Как я был бы счастлив, если бы кто-либо из состава этой роты когда-нибудь под старость лет прочёл эти строки, дабы почувствовать, каким он был дураком, и стыд за содеянную глупость в деле уничтожения портретов наших писателей залил бы его лицо.

* * *

На одном из заседаний Комитета был сделан запрос:

— Почему Комитет заставляет нас заседать в зале, где до сих пор уцелела вывеска «Императорское Музыкальное Училище»?

— Позвольте узнать, где вы усматриваете такую вывеску? Я вижу только три большие буквы «И.М.У.».

— Ну да это же и есть «Императорское Музыкальное Училище».

— Нет, гражданин, вы жестоко ошибаетесь. Со дня революции эти буквы гласят: «Интернациональное Музыкальное Училище». Надеюсь, вы довольны моими разъяснениями?

Поднялся хохот, и депутат сконфуженно замолк.

Можно ли было в таких условиях продолжать вести войну?

* * *

Почта тоже находилась в ужасном состоянии. Надо сказать правду, что требования чиновников об увеличении штата и прибавках к зарплате были вполне справедливыми. Средств у нас не было, а потому на помощь почте были приглашены добровольцы без оплаты их трудов. Также и мы, занимавшие выборные должности, не получали ни копейки.
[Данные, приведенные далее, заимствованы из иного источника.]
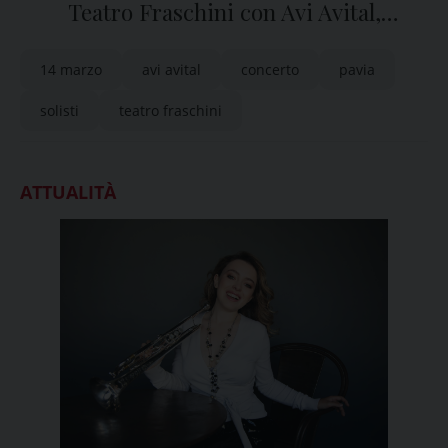
Teatro Fraschini con Avi Avital,
talentuoso musicista israeliano, virtuoso
14 marzo
avi avital
concerto
pavia
del mandolino
solisti
teatro fraschini
ATTUALITÀ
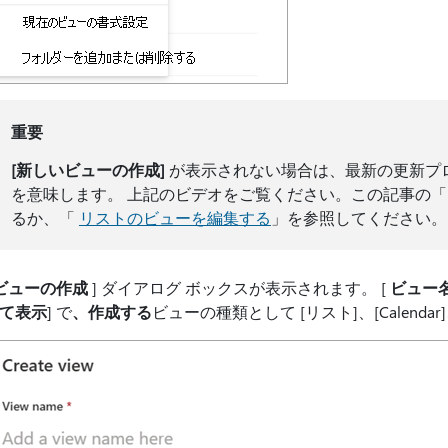
重要
[新しいビューの作成]
が表示されない場合は、最新の更新プ
を意味します。 上記のビデオをご覧ください。この記事の
るか、「
リストのビューを編集する
」を参照してください。
ビューの作成
] ダイアログ ボックスが表示されます。 [
ビュー名
て表示
] で
、作成する
ビューの種類として [リスト]、[Calenda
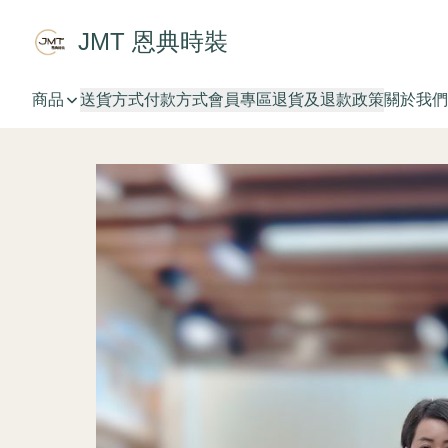
JMT 恩典時裝
商品
送貨方式
付款方式
會員專區
退貨及退款政策
關於我們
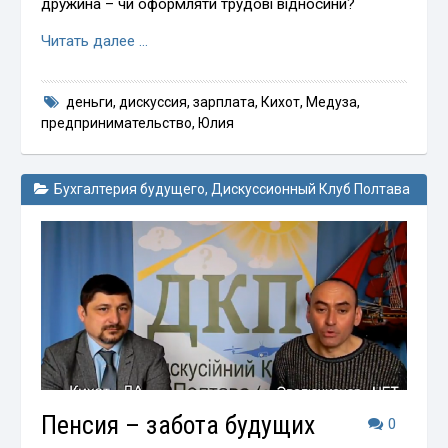
дружина – чи оформляти трудові відносини?
Читать далее …
деньги
,
дискуссия
,
зарплата
,
Кихот
,
Медуза
,
предпринимательство
,
Юлия
Бухгалтерия будущего
,
Дискуссионный Клуб Полтава
Пенсия – забота будущих
0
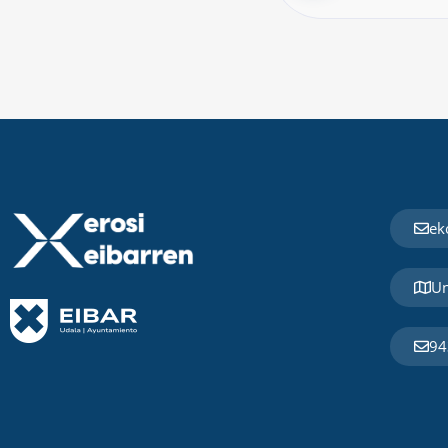
ek
Un
94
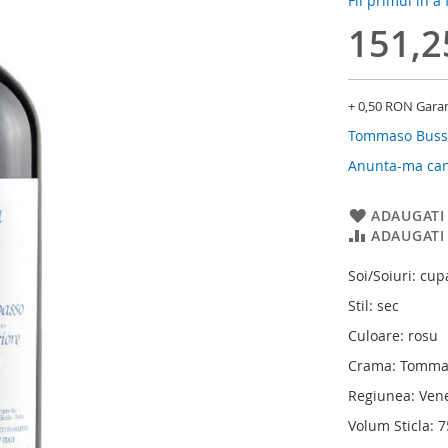
Fii primul în a
151,
+ 0,50 RON Gara
Tommaso Buss
Anunta-ma cand
ADAUGATI 
ADAUGATI
Soi/Soiuri: cup
Stil: sec
Culoare: rosu
Crama: Tomma
Regiunea: Ven
Volum Sticla: 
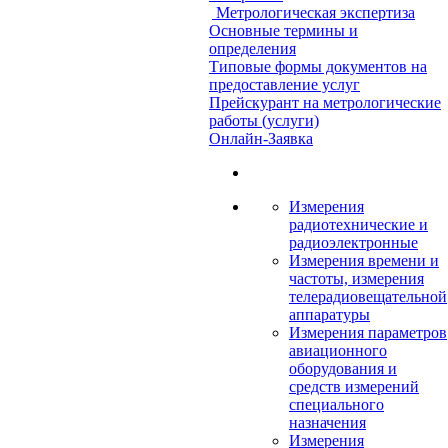
Метрологическая экспертиза
Основные термины и
определения
Типовые формы документов на
предоставление услуг
Прейскурант на метрологические
работы (услуги)
Онлайн-Заявка
Измерения
радиотехнические и
радиоэлектронные
Измерения времени и
частоты, измерения
телерадиовещательной
аппаратуры
Измерения параметров
авиационного
оборудования и
средств измерений
специального
назначения
Измерения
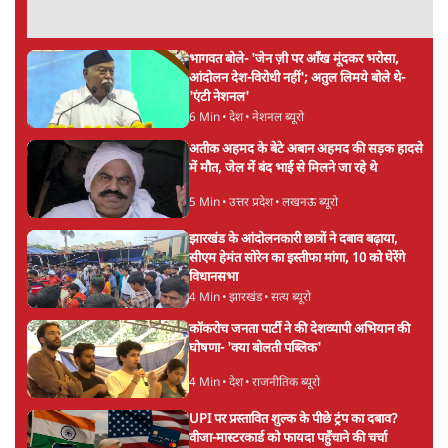
बेनतीजा, आंदोलन जारी
5 Min
•
देश
पीएम मोदी लाल किले से बताएं पैलेट गन चलाने का
आदेश किसका था, जंतर मंतर हमाराः CJP
5 Min
•
देश
Advertisement
सुखबीर बादल और पीएम मोदी मिले, पंजाब चुनाव से
पहले बीजेपी-अकाली दल गठबंधन की अटकलें तेज
6 Min
•
पंजाब
संसद में क्या FCRA बिल पेश कर सकते हैं शाह?
कांग्रेस ने अपने सांसदों के लिए जारी किया व्हिप
6 Min
•
देश
'E20- दाल में काला नहीं, पूरी दाल ही काली; वाहनों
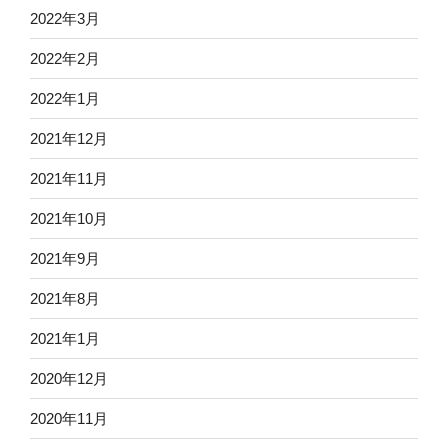
2022年3月
2022年2月
2022年1月
2021年12月
2021年11月
2021年10月
2021年9月
2021年8月
2021年1月
2020年12月
2020年11月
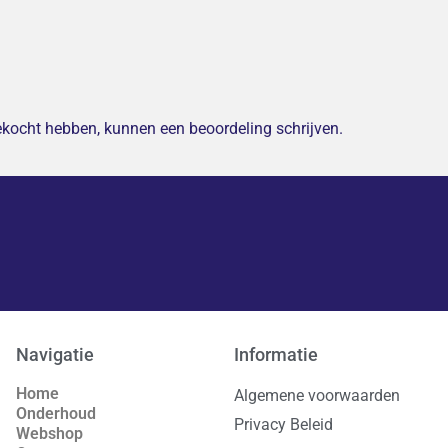
gekocht hebben, kunnen een beoordeling schrijven.
Navigatie
Informatie
Home
Algemene voorwaarden
Onderhoud
Privacy Beleid
Webshop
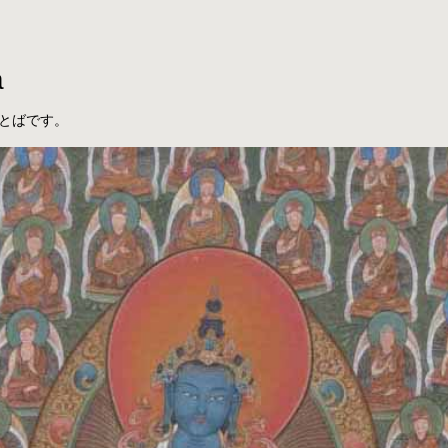
a
とばです。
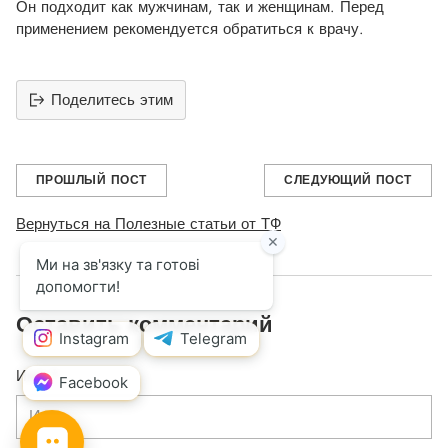
Он подходит как мужчинам, так и женщинам. Перед
применением рекомендуется обратиться к врачу.
Поделитесь этим
ПРОШЛЫЙ ПОСТ
СЛЕДУЮЩИЙ ПОСТ
Вернуться на Полезные статьи от ТФ
Оставить комментарий
Имя *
Откликнулась и учащаяся молодёжь, оказав большую помощь в деле сортировки и разноски писем.

* * *

Один только суд остался совершенно не тронутым. По крайней мере в Екатеринбурге первые две — а может, и больше — недели окружной суд выносил постановления от имени Императора, ожидая по этому поводу сенатских указаний.

* * *

А центр бездействовал. Бездействовал настолько, что даже не отвечал на телеграфные запросы. Видно было, что там разруха ещё большая, чем у нас. В Комитете общественной безопасности ожидали, что в самом непродолжительном времени пришлют новых губернаторов, назначенных Государственной Думой из числа её членов. Но, увы, этого сделано не было.

Все лица, ввергшие и Думу, а следом за ней и всю страну в революцию, оказались далеко не государственными людьми. В сущности, именно им мы больше, чем Керенскому, Ленину и Троцкому, обязаны революцией.